*** Opening Records supplied ***

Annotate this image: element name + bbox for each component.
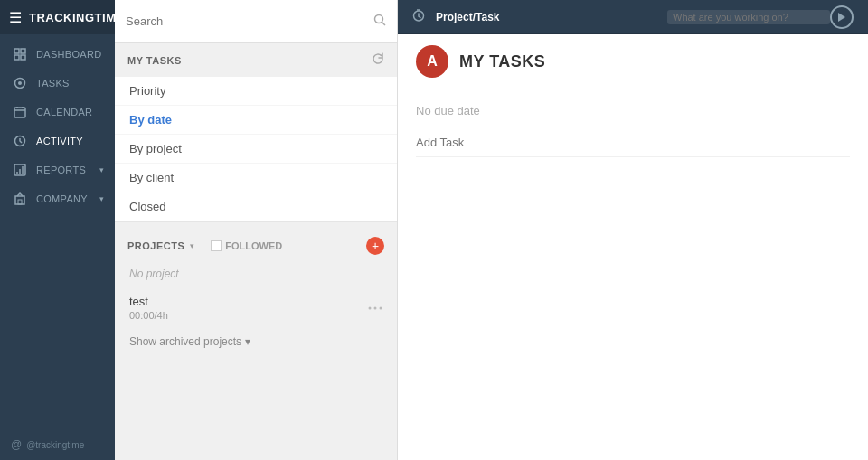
sidebar-item-company-label: Company bbox=[36, 193, 88, 204]
filter-by-project[interactable]: By project bbox=[115, 135, 397, 164]
projects-section: PROJECTS ▾ FOLLOWED + No project test 00… bbox=[115, 222, 397, 364]
svg-point-5 bbox=[18, 81, 22, 85]
dashboard-icon bbox=[11, 48, 29, 61]
svg-rect-2 bbox=[14, 55, 19, 60]
middle-panel: MY TASKS Priority By date By project By … bbox=[115, 0, 398, 460]
sidebar-nav: Dashboard Tasks Calendar bbox=[0, 34, 115, 429]
timer-what-working-input[interactable] bbox=[667, 10, 830, 24]
project-more-button[interactable] bbox=[368, 306, 382, 310]
company-icon bbox=[11, 192, 29, 205]
project-item-test[interactable]: test 00:00/4h bbox=[115, 287, 397, 328]
svg-point-17 bbox=[375, 15, 383, 23]
filter-by-client[interactable]: By client bbox=[115, 164, 397, 192]
footer-at-icon: @ bbox=[11, 438, 22, 451]
sidebar-item-tasks[interactable]: Tasks bbox=[0, 69, 115, 98]
project-name: test bbox=[129, 295, 168, 308]
sidebar-item-dashboard-label: Dashboard bbox=[36, 49, 101, 60]
sidebar-item-tasks-label: Tasks bbox=[36, 78, 70, 89]
task-filter-list: Priority By date By project By client Cl… bbox=[115, 77, 397, 222]
hamburger-icon[interactable]: ☰ bbox=[9, 9, 22, 26]
main-content: Project/Task A MY TASKS No due date bbox=[398, 0, 868, 460]
filter-by-date[interactable]: By date bbox=[115, 106, 397, 135]
search-bar bbox=[115, 0, 397, 43]
followed-text: FOLLOWED bbox=[225, 240, 282, 251]
activity-icon bbox=[11, 135, 29, 147]
my-tasks-main-title: MY TASKS bbox=[459, 52, 545, 71]
sidebar-item-company[interactable]: Company ▾ bbox=[0, 184, 115, 213]
play-button[interactable] bbox=[830, 5, 854, 29]
no-due-date-label: No due date bbox=[416, 104, 850, 117]
add-task-input[interactable] bbox=[416, 128, 850, 157]
sidebar-header: ☰ TRACKINGTIME bbox=[0, 0, 115, 34]
svg-marker-24 bbox=[838, 13, 845, 22]
projects-chevron-icon[interactable]: ▾ bbox=[190, 241, 194, 250]
projects-label[interactable]: PROJECTS bbox=[127, 240, 184, 251]
followed-checkbox[interactable] bbox=[211, 240, 222, 251]
timer-display: Project/Task bbox=[412, 9, 830, 24]
timer-icon bbox=[412, 9, 425, 24]
search-icon[interactable] bbox=[373, 14, 386, 29]
svg-rect-3 bbox=[21, 55, 25, 60]
refresh-icon[interactable] bbox=[372, 52, 384, 68]
search-input[interactable] bbox=[126, 14, 373, 28]
timer-info: Project/Task bbox=[436, 11, 656, 23]
reports-icon bbox=[11, 164, 29, 176]
svg-point-20 bbox=[374, 306, 377, 309]
sidebar-item-activity-label: Activity bbox=[36, 136, 83, 146]
sidebar-item-activity[interactable]: Activity bbox=[0, 127, 115, 155]
my-tasks-header: MY TASKS bbox=[115, 43, 397, 77]
svg-rect-6 bbox=[14, 108, 25, 117]
sidebar-item-calendar-label: Calendar bbox=[36, 107, 92, 117]
show-archived-label: Show archived projects bbox=[129, 335, 241, 348]
project-item-info: test 00:00/4h bbox=[129, 295, 168, 321]
add-project-button[interactable]: + bbox=[366, 237, 384, 255]
tasks-area: No due date bbox=[398, 89, 868, 460]
filter-closed[interactable]: Closed bbox=[115, 192, 397, 221]
timer-project: Project/Task bbox=[436, 11, 656, 23]
show-archived-button[interactable]: Show archived projects ▾ bbox=[115, 328, 397, 355]
svg-point-19 bbox=[369, 306, 372, 309]
sidebar-item-reports[interactable]: Reports ▾ bbox=[0, 155, 115, 184]
projects-header: PROJECTS ▾ FOLLOWED + bbox=[115, 231, 397, 260]
footer-username: @trackingtime bbox=[26, 440, 84, 450]
company-chevron-icon: ▾ bbox=[99, 194, 104, 203]
svg-point-21 bbox=[380, 306, 382, 309]
avatar: A bbox=[416, 45, 448, 78]
app-logo: TRACKINGTIME bbox=[29, 11, 125, 24]
sidebar: ☰ TRACKINGTIME Dashboard Tasks bbox=[0, 0, 115, 460]
no-project-label: No project bbox=[115, 260, 397, 287]
tasks-icon bbox=[11, 77, 29, 89]
calendar-icon bbox=[11, 106, 29, 118]
show-archived-icon: ▾ bbox=[245, 335, 250, 348]
sidebar-item-calendar[interactable]: Calendar bbox=[0, 98, 115, 127]
sidebar-item-dashboard[interactable]: Dashboard bbox=[0, 40, 115, 69]
project-time: 00:00/4h bbox=[129, 310, 168, 321]
reports-chevron-icon: ▾ bbox=[99, 165, 104, 174]
sidebar-item-reports-label: Reports bbox=[36, 164, 86, 175]
my-tasks-section-title: MY TASKS bbox=[127, 55, 182, 66]
svg-line-18 bbox=[382, 23, 386, 26]
top-bar: Project/Task bbox=[398, 0, 868, 34]
followed-toggle[interactable]: FOLLOWED bbox=[211, 240, 282, 251]
svg-rect-1 bbox=[21, 49, 25, 53]
filter-priority[interactable]: Priority bbox=[115, 77, 397, 106]
my-tasks-main-header: A MY TASKS bbox=[398, 34, 868, 89]
sidebar-footer: @ @trackingtime bbox=[0, 429, 115, 460]
svg-rect-0 bbox=[14, 49, 19, 53]
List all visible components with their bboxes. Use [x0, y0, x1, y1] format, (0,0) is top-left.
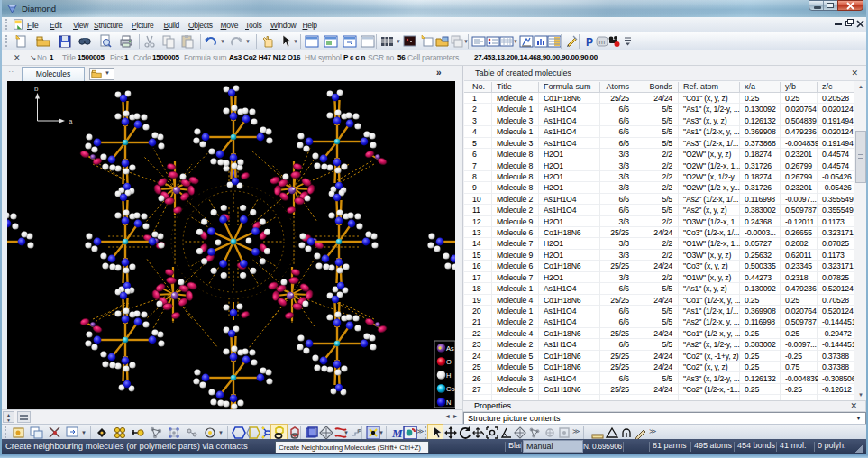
svg-text:Co: Co [446, 385, 455, 393]
svg-text:P: P [586, 36, 593, 49]
svg-text:As: As [446, 344, 454, 353]
svg-text:M: M [391, 426, 403, 440]
svg-text:m: m [599, 38, 606, 46]
svg-text:b: b [34, 85, 39, 93]
svg-text:a: a [69, 117, 73, 125]
svg-text:N: N [446, 398, 451, 407]
svg-text:H: H [446, 371, 451, 380]
svg-text:O: O [446, 358, 452, 366]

*** Closing Records supplied ***

Task instructions
Would you copy out each line of the records above where the word "input" occurs?

Answer to this problem
timer-what-working-input[interactable] bbox=[667, 10, 830, 24]
add-task-input[interactable] bbox=[416, 128, 850, 157]
search-input[interactable] bbox=[126, 14, 373, 28]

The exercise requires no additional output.